As she was getting on the stage for Ft. Worth in the morning, Sloan arrived and got on too. A wheel broke on the wagon so McCall and Sloan went back to the station to get help. The stage came back with trouble in the form of the guys hunting for him arrived right behind it. Winter had come and brought horses for McCall and Sloan. They took off when they noticed something was wrong. Winter went to the station for supplies while McCall and Sloan headed to McCall's farm. When they arrived, they finally talked. McCall hated the house and Sloan told her why. McCall couldn't be a son so she was raised to be the perfect officer's wife. She kept everything in order, followed a timetable, reasoned out strategies, never showed feelings and never complained. Holden never wanted anything more from her than for her to have more sons to be soldiers. He didn't cherish her as a husband should. He wanted her as his second, not as a woman. With Sloan's help, they threw her father's things outside. Annie, the station master's daughter, came with supplies and they loaded up things McCall didn't want from the house. McCall thanked Sloan for helping her clean house so that she liked it better. Annie was happy to take the household items back to the station with her. Alyce was with Annie's father at the station taking care of him after he had been beaten by the men after Sloan. She sent a map with Annie and it led to a dugout that was her grandfather's original home. McCall said that she could stay there and Sloan could sleep in the barn. She then left and went to visit Lacy, who was her dead husband's lover. She told Lacy that she knew about her and Holden and that she didn't hate her for loving Holden. Sloan had followed McCall and overheard the conversation between the two women.

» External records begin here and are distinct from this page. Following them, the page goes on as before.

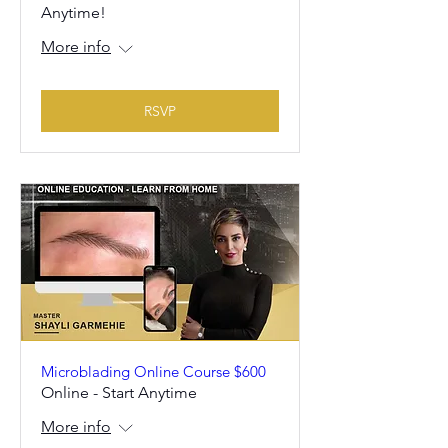
Anytime!
More info
RSVP
Microblading Online Course $600
Online - Start Anytime
More info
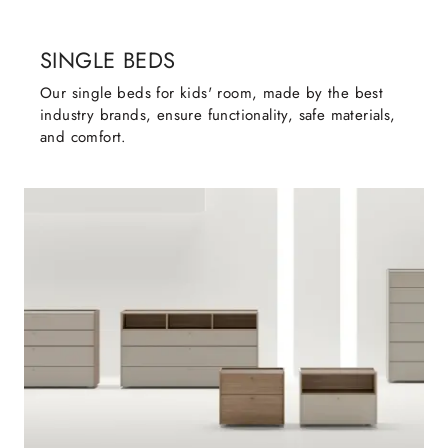
SINGLE BEDS
Our single beds for kids' room, made by the best
industry brands, ensure functionality, safe materials,
and comfort.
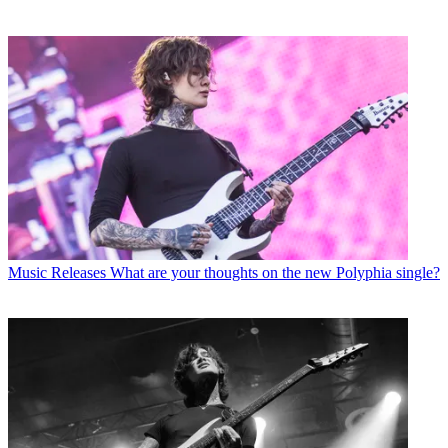
Music Releases
What are your thoughts on the new Polyphia single?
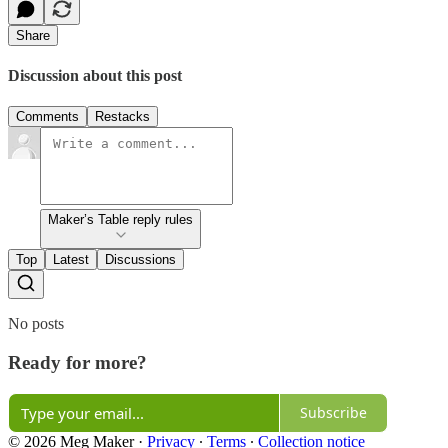
Share
Discussion about this post
Comments
Restacks
Maker’s Table reply rules
Top
Latest
Discussions
No posts
Ready for more?
Subscribe
© 2026 Meg Maker
·
Privacy
∙
Terms
∙
Collection notice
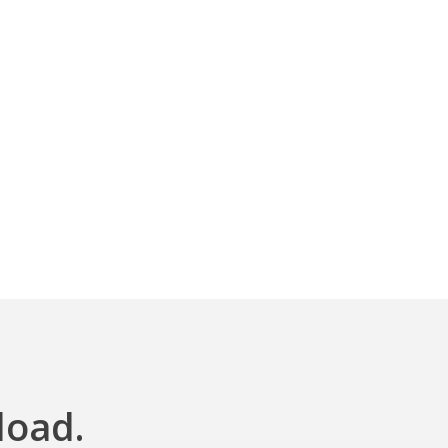
load.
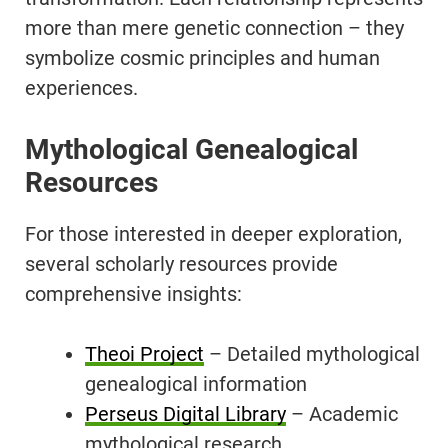
more than mere genetic connection – they
symbolize cosmic principles and human
experiences.
Mythological Genealogical
Resources
For those interested in deeper exploration,
several scholarly resources provide
comprehensive insights:
Theoi Project
– Detailed mythological
genealogical information
Perseus Digital Library
– Academic
mythological research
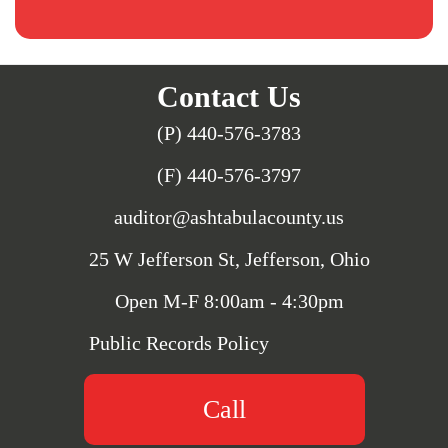
Contact Us
(P) 440-576-3783
(F) 440-576-3797
auditor@ashtabulacounty.us
25 W Jefferson St, Jefferson, Ohio
Open M-F 8:00am - 4:30pm
Public Records Policy
Call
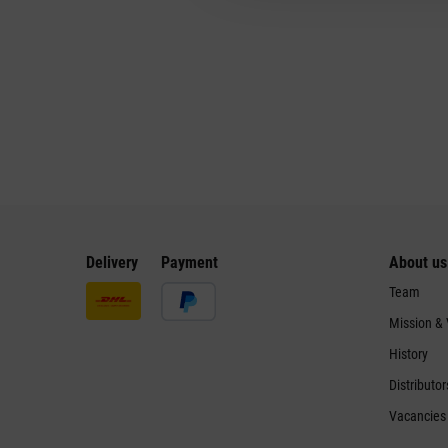
Delivery
Payment
About us
Team
Mission &
History
Distributor
Vacancies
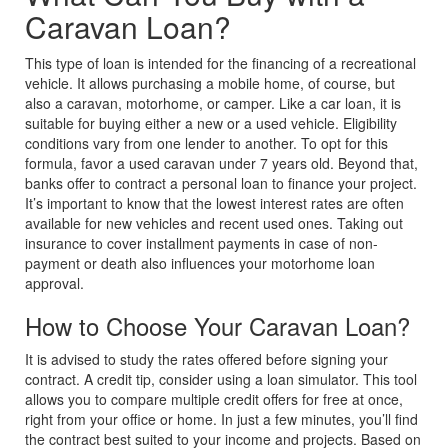
Caravan Loan?
This type of loan is intended for the financing of a recreational
vehicle. It allows purchasing a mobile home, of course, but
also a caravan, motorhome, or camper. Like a car loan, it is
suitable for buying either a new or a used vehicle.
Eligibility
conditions vary from one lender to another. To opt for this
formula, favor a used caravan under 7 years old. Beyond that,
banks offer to contract a personal loan to finance your project.
It’s important to know that the lowest interest rates are often
available for new vehicles and recent used ones. Taking out
insurance to cover installment payments in case of non-
payment or death also influences your motorhome loan
approval.
How to Choose Your Caravan Loan?
It is advised to study the rates offered before signing your
contract. A credit tip, consider using a loan simulator. This tool
allows you to compare multiple credit offers for free at once,
right from your office or home. In just a few minutes, you’ll find
the contract best suited to your income and projects. Based on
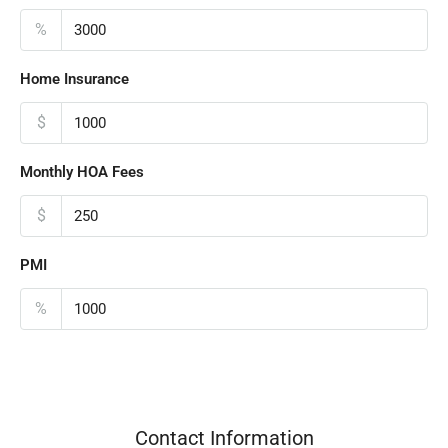
%
Home Insurance
$
Monthly HOA Fees
$
PMI
%
Contact Information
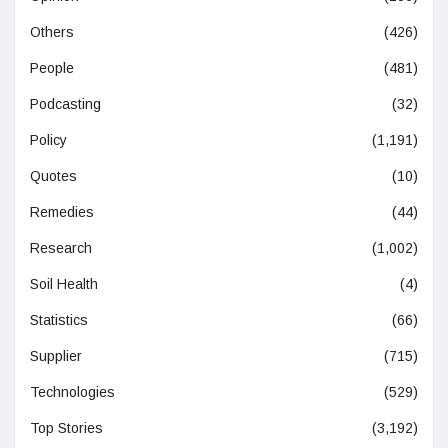
Others
(426)
People
(481)
Podcasting
(32)
Policy
(1,191)
Quotes
(10)
Remedies
(44)
Research
(1,002)
Soil Health
(4)
Statistics
(66)
Supplier
(715)
Technologies
(529)
Top Stories
(3,192)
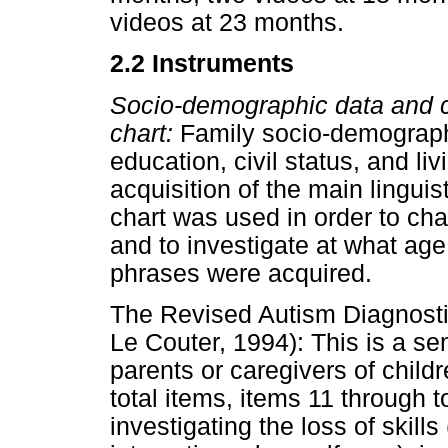
videos at 23 months.
2.2 Instruments
Socio-demographic data and ch
chart:
Family socio-demographi
education, civil status, and li
acquisition of the main lingui
chart was used in order to cha
and to investigate at what age 
phrases were acquired.
The Revised Autism Diagnostic
Le Couter, 1994): This is a se
parents or caregivers of chil
total items, items 11 through t
investigating the loss of skill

When McCall arrived back home, she went to Sloan in the barn. They make love in the barn and late into the night moved into the dugout. Sloan got up in the morning to get their clothes left in the barn and Alyce and Starkie were at the entrance to the dugout when he came out. Starkie had Lacy behind him. He had gone to Lacy to see if she knew where McCall was. They all went to the house for breakfast and Starkie guarded the house while Sloan cleaned up and shaved. They were attacked that afternoon and McCall was shot in the shoulder. One of the four riders was killed and another wounded. They all ran off and Sloan chased them. He scared the last two away and went back to face Bull. Bull had snuck up the back stairs while Starkie was distracted by Lacy. Alyce was tied to her chair but had a gun under the quilt on her lap. Sloan eased over to the chair and got the gun and shot and killed Bull. Bull had told Sloan that he didn't care if the war was over. He just enjoyed killing people.
Later, McCall had a son and a daughter. Winter moved North where the land was wilder and he liked it better. Sloan was raising horses on McCall's property. Lacy and Starkie became a couple and stayed to help with the ranch with Lacy cooking and Starkie helping out around the ranch and they both watched the kids along with Alyce.